O recuo foi pequeno, mas interrompe uma sequência de alta que vinha pesando no bolso do consumidor desde o fim de fevereiro. Antes disso, segundo o texto original, Campo Grande aparecia como a capital com o menor preço médio do combustível no país. Com o avanço do conflito, no entanto, a cidade perdeu posições nesse ranking e passou para o sexto lugar.
Na comparação entre os dois levantamentos mais recentes da ANP, o preço médio da gasolina comum saiu de R$ 6,42, registrado entre 24 de abril e 2 de maio, para R$ 6,39 nesta semana.

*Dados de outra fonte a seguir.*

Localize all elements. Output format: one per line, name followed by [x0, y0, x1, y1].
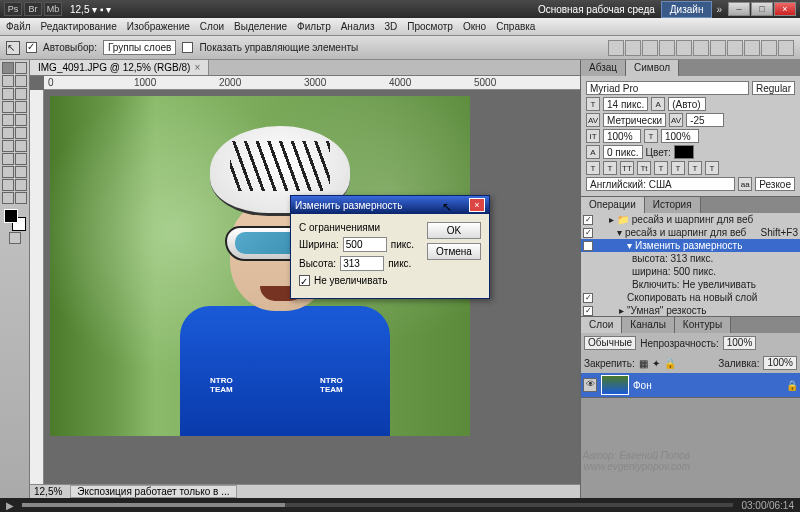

A queda foi de R$ 0,03 por litro.
O preço mínimo encontrado também havia sido de R$ 6,26 no levantamento anterior. Já o preço máximo de revenda não teve alteração e segue em R$ 6,55.
Desde o início da guerra citado no texto, em 28 de fevereiro, os consumidores de Campo Grande passaram a conviver com aumento nos combustíveis. O impacto, ainda segundo as informações apresentadas, foi de cerca de R$ 0,50 no preço pago nas bombas.
Mesmo discreta, a redução registrada agora representa a primeira queda desde o começo desse movimento de alta. Assim, o novo levantamento traz um alívio pontual para quem acompanha a variação dos combustíveis na Capital.
Recuo ainda é tímido e cenário segue incerto
Apesar da queda no preço médio, o cenário ainda inspira cautela. Isso porque o valor máximo cobrado nos postos permaneceu o mesmo, o que mostra que a redução ainda não se espalhou de forma uniforme pelo mercado.
O texto também informa mudança no coeficiente de variação de revenda, que passou de 0,014 para 0,016. Ainda assim, o principal dado para o consumidor, neste momento, é a interrupção da sequência de aumentos.
Por enquanto, a leve baixa reacende a expectativa de novos recuos nas próximas semanas. No entanto, a continuidade desse movimento ainda depende do cenário internacional e dos desdobramentos no Oriente Médio.